Noutras ruas, vizinhas da Cantareira, os cheiros eram mais que particulares: de azeitonas pretas em conserva, parmezão, frutas frescas, bacalhau seco, alho, pimenta, cebolas, cravo-da-índia, malagueta.
De lá para cá, esses velhos cheiros se esvaíram.
A efemeridade dos jardins particulares, tanto dos mais pretensiosos como dos caipiras e ingênuos, foi sepultada pela perenidade do concreto armado dos edifícios de apartamentos que verticalizaram a cidade. Entre os espigões, não restou espaço à flores. As rosas da Marechal Deodoro mal sobrevivem á sombra do Minhocão; na Praça Buenos Aires resta pouco mais que grama; e o Siqueira Campos, por milagre preservado e estreitamente cercado por todos os lados, já não tem mais os jasmins que perfumavam a noite.
A rua Direta, como todo o perímetro central, converteu-se num formigueiro que cheira a plástico. O pão, bromatado e acondicionado em celofane, já não cheira. Erradicou-se o correr de bibocas da travessa da cachaça, e a velha Barão de Paranapiacaba cheira agora apenas a forró e coisa usada, como mero desdobramento da grande feira nordestina em que se transformou a Sé.
A Sonksen sumiu, a resina substituiu a cera de soalho, o óleo de peroba não dá mais o ar de sua graça e o galante soldadinho Flit retirou-se há muito tempo do serviço ativo.
Na área da Cantareira pouco resta a cheirar nas ruas, pois alho, pimenta, cebola, parmesão fresco, bacalhau seco e afins deixaram de ser expostos á porta, junto às calçadas, e permanecem prudentemente recolhidos ao interior do Mercado ou encafuados seguramente no fundo de depósitos.

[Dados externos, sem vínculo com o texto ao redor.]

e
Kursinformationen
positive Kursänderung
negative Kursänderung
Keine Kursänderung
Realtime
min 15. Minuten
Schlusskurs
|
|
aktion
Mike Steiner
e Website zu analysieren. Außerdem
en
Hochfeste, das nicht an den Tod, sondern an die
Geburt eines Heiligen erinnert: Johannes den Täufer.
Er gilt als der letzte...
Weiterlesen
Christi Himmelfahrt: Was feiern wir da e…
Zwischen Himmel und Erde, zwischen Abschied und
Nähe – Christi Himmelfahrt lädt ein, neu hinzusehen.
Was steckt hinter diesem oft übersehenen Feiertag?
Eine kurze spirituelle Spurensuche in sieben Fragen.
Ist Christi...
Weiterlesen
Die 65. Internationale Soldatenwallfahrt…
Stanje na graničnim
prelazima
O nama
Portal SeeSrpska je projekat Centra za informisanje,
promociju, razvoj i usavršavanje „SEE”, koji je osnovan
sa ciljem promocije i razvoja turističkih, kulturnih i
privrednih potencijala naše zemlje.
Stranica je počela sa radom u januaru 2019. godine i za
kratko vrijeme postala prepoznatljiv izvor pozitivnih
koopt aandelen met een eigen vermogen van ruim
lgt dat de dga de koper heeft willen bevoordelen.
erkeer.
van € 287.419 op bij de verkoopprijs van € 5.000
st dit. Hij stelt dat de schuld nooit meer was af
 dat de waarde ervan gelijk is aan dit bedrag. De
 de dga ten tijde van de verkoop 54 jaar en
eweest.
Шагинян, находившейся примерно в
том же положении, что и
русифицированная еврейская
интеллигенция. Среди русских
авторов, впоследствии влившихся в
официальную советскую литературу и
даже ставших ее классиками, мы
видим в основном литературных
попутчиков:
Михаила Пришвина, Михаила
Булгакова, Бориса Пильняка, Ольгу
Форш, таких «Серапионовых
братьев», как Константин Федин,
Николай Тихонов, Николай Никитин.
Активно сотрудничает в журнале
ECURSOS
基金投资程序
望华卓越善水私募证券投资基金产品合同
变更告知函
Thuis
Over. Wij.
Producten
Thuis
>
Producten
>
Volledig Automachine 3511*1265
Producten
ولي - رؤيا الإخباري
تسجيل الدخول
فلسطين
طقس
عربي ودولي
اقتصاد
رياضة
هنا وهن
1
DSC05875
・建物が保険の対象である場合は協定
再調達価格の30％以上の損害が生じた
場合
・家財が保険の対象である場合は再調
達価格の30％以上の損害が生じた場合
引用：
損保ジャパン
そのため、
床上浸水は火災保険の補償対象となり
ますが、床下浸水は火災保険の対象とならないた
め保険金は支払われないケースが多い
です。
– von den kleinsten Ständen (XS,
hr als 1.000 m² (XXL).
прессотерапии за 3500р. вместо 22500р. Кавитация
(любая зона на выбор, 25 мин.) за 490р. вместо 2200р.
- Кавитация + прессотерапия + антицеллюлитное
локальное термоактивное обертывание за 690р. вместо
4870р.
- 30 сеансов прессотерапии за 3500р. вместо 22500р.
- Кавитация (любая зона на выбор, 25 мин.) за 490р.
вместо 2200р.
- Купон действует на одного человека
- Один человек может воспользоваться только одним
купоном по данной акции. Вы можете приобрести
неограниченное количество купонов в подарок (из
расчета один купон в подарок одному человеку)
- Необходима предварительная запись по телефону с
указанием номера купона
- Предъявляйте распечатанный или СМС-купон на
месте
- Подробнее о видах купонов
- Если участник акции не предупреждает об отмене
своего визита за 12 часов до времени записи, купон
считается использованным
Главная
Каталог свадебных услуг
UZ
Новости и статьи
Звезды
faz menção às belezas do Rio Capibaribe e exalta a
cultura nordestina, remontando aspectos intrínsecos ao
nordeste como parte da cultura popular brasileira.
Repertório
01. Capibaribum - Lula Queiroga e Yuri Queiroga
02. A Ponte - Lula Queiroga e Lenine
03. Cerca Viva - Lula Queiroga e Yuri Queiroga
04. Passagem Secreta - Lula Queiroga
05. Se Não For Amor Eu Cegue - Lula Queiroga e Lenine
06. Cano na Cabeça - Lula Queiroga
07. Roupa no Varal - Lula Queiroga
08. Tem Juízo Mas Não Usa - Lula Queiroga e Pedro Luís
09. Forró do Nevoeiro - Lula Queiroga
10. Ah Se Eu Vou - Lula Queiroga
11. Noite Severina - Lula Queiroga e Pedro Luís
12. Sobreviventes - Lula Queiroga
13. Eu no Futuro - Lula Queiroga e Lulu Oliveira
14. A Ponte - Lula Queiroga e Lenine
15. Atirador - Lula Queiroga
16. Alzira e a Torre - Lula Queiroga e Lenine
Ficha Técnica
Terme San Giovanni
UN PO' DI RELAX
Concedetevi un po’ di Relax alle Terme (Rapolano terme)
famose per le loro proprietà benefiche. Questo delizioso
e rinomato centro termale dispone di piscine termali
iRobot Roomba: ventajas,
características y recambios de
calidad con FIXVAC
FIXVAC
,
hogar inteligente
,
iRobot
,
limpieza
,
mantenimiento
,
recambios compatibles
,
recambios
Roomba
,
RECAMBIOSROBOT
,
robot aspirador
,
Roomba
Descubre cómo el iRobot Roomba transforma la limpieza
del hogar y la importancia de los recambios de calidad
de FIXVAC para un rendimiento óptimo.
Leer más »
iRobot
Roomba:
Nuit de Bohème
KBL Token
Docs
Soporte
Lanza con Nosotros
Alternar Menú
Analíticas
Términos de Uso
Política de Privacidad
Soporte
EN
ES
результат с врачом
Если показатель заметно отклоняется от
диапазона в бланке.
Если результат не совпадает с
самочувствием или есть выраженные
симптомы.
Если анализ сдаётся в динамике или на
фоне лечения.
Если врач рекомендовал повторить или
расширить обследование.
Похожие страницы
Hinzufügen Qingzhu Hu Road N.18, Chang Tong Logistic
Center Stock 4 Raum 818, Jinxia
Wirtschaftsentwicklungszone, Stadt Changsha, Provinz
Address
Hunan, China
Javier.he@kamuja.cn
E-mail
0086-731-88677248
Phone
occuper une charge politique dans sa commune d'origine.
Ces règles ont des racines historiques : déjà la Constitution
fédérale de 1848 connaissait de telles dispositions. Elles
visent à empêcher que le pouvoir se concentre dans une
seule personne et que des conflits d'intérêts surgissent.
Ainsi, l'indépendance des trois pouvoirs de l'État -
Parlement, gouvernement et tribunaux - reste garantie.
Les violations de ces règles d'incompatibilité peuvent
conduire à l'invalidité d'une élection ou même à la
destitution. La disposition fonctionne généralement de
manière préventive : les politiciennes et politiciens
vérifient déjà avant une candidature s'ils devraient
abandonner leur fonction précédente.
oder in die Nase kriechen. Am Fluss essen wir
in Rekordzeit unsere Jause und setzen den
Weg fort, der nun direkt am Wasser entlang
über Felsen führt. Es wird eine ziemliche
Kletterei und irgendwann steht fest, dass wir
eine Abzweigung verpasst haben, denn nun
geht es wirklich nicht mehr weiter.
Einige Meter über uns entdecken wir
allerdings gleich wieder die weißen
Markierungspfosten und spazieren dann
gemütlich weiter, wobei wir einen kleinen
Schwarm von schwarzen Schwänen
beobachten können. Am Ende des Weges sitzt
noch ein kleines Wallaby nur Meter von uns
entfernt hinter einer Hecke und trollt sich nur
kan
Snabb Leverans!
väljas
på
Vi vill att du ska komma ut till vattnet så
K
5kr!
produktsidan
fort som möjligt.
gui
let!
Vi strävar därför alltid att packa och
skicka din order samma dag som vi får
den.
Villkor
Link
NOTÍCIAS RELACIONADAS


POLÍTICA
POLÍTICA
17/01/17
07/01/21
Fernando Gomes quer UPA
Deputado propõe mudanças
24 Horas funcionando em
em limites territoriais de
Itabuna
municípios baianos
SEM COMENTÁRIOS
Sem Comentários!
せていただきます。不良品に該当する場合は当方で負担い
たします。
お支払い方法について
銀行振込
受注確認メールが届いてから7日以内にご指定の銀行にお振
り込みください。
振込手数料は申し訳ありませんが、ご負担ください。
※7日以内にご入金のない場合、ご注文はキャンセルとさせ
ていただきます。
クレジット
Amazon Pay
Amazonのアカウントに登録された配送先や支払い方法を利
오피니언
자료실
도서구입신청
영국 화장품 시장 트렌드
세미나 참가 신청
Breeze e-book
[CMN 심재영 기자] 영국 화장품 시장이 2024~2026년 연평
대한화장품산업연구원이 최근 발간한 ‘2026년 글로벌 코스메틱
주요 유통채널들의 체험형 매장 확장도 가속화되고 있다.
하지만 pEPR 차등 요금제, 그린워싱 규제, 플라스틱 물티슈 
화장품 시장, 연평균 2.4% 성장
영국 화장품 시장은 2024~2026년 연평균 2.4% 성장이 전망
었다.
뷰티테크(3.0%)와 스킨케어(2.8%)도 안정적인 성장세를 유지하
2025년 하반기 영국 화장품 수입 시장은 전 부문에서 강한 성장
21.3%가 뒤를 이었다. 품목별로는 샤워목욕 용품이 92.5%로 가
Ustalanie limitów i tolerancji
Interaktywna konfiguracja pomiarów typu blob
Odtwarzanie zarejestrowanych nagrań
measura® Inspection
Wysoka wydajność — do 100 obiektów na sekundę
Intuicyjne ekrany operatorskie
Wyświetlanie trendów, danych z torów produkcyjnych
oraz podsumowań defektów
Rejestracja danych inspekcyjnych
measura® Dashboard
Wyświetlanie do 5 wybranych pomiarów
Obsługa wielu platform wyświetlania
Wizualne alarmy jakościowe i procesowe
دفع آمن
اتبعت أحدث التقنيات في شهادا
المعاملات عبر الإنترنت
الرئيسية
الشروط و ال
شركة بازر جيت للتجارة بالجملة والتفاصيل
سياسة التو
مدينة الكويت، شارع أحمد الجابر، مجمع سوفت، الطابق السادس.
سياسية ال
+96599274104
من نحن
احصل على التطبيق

Nem mesmo nos bairros persistiu o antigo cheiro dos armazéns de esquina – o velho e familiar odor da combinação de secos e molhados. Foi-se, como foram os próprios armazéns, devorados pelos supermercados, que só recendem, impessoal e quimicamente , a água sanitária e DDT.
Eliminados e varridos os antigos, restou a São Paulo o cheiro – se é que se pode chamá-lo assim – da combinação de gás carbônico, resíduos em suspensão, lixo e venenos vários, integrantes da encardida e cinzenta mortalha de poluição que nos sufoca.
Que fazer?
Nem tudo está perdido. Assim como para os que retêm a memória visual a imagem da criatura há muito amada, os que conservam na auditiva versos das primeiras cantigas, os que preservam a sensação das antigas e furtivas carícias amorosas ou o sabor da primeira pitanga provada, aqueles que não esqueceram os velhos cheiros ainda têm a que se apegar. Embora tida como vulgar e humilde, a memória olfativa também é uma festa móvel e para quem a preserva nem tudo está de todo perdido na cidade que se descaracterizou a ponto de perder até mesmo – quem diria – seu próprio cheiro.
Crônicas escritas entre 1973 e 1993
Frederico Branco (1927-2001) nasceu em São Paulo, no bairro de Higienópolis. Jornalista de O Estádo de São Paulo, Jornal da Tarde e revista Visão. Único livro publicado “Postais Paulistas” em 1993.